TASK TO CARRY OUT:
Please find every line in the entries below that contains the string "More", and copy it.

(RAW DATA Opens)

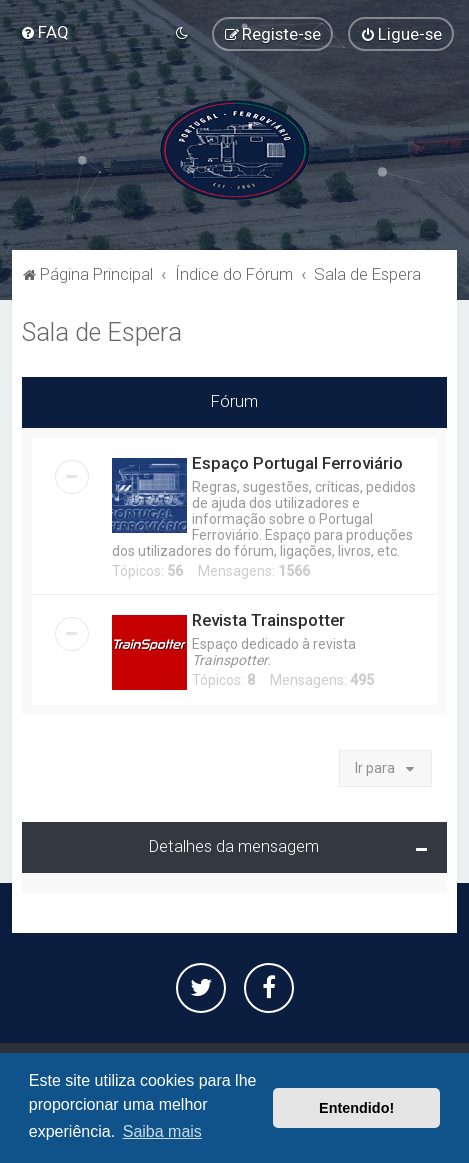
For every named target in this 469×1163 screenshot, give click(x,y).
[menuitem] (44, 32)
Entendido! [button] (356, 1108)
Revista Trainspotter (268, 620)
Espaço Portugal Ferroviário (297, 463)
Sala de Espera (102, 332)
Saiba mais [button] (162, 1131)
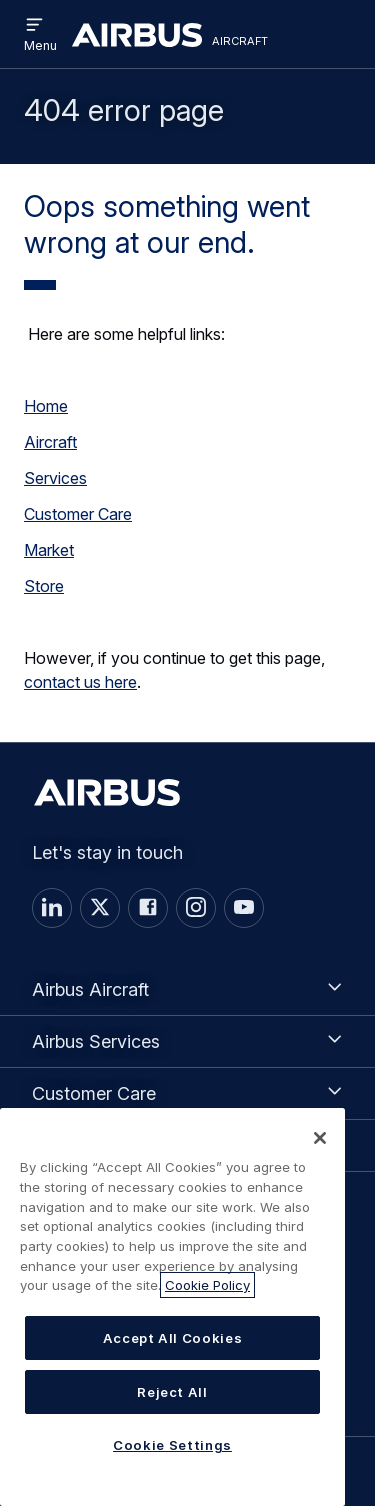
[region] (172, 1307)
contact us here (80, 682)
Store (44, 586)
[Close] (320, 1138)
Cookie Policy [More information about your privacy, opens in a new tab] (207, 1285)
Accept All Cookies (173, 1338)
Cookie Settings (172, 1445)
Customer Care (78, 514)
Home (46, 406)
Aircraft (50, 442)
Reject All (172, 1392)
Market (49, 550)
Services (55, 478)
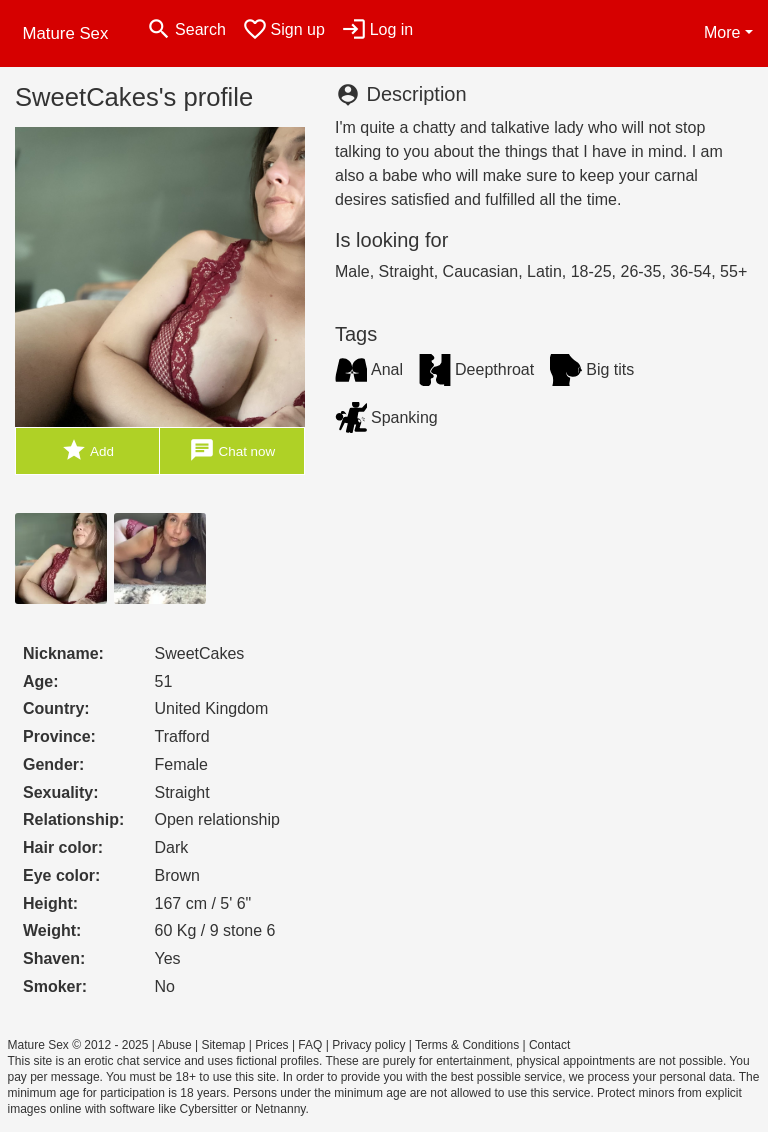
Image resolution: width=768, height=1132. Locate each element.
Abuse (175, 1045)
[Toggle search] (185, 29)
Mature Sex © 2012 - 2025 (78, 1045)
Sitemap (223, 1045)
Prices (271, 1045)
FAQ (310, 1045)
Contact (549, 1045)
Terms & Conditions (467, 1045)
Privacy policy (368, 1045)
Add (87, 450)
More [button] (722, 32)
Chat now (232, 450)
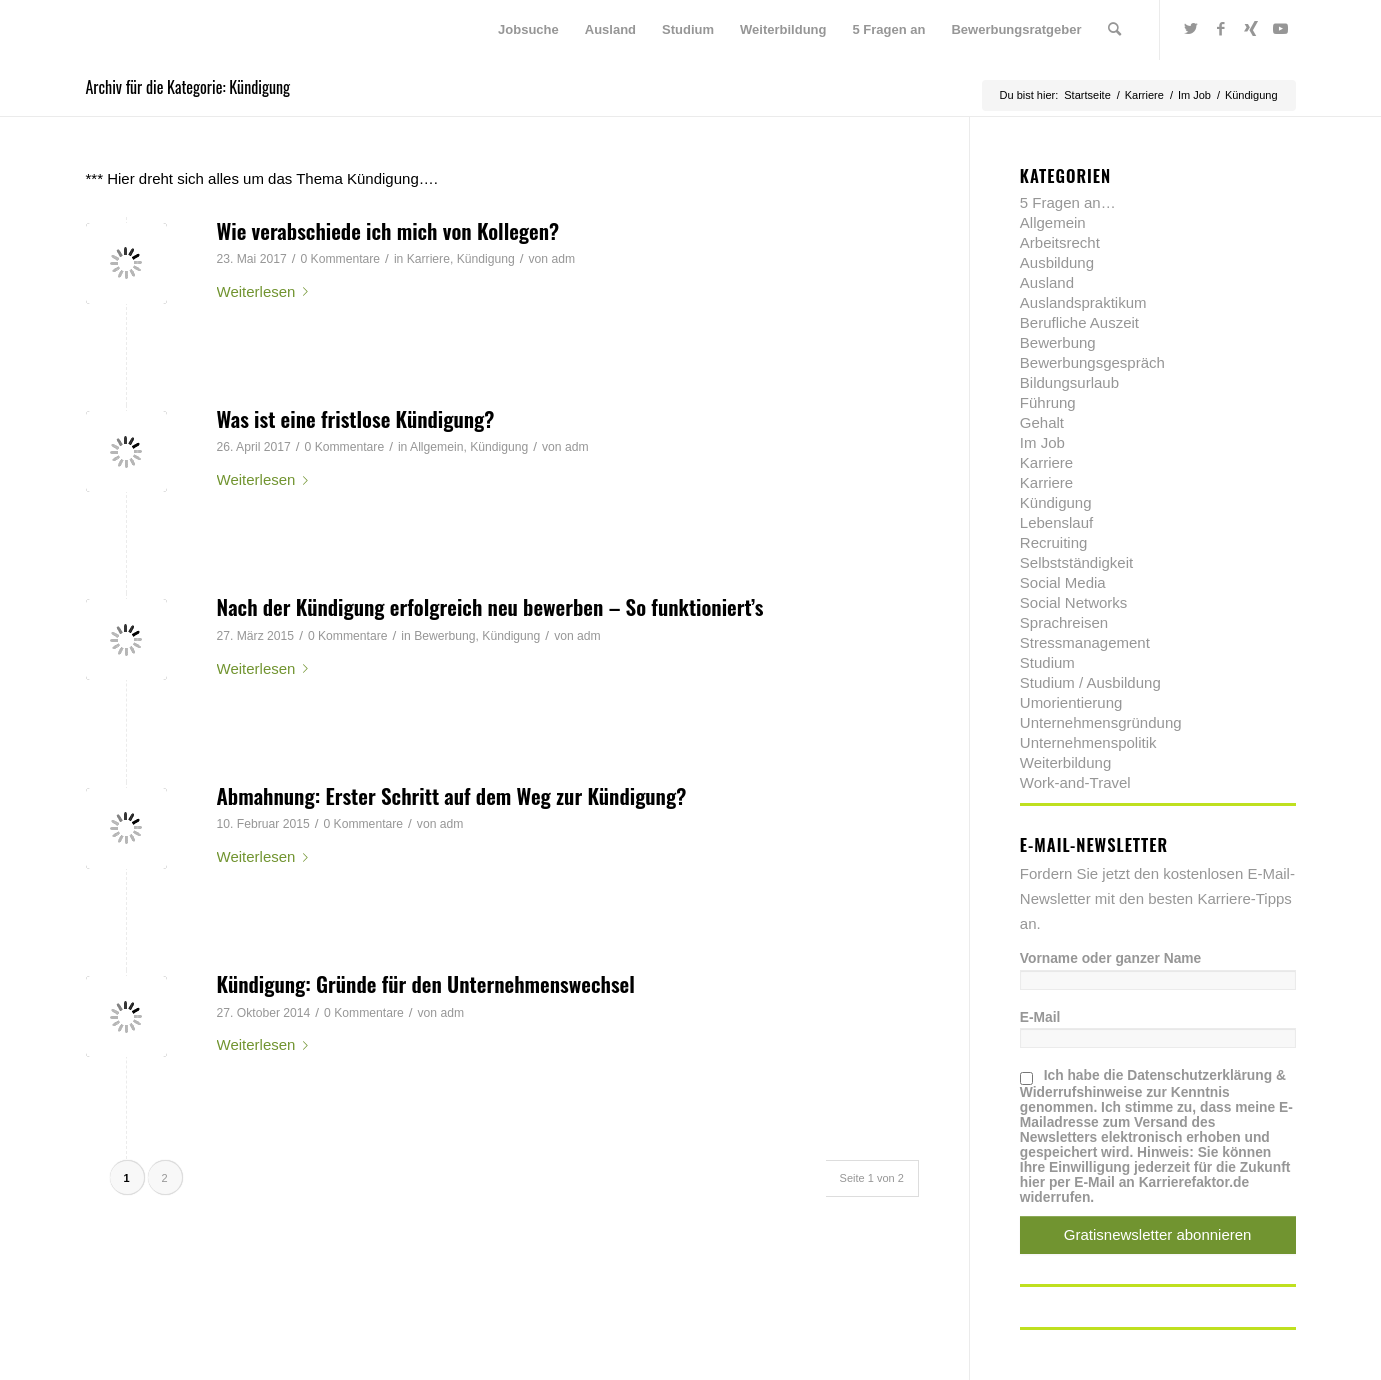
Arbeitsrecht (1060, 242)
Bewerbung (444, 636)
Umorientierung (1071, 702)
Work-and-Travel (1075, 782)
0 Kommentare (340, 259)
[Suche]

(RAW DATA Closes)

EXERCISE RESPONSE:
Cookie Policy [More information about your privacy, opens in a new tab] (207, 1285)
More [button] (722, 32)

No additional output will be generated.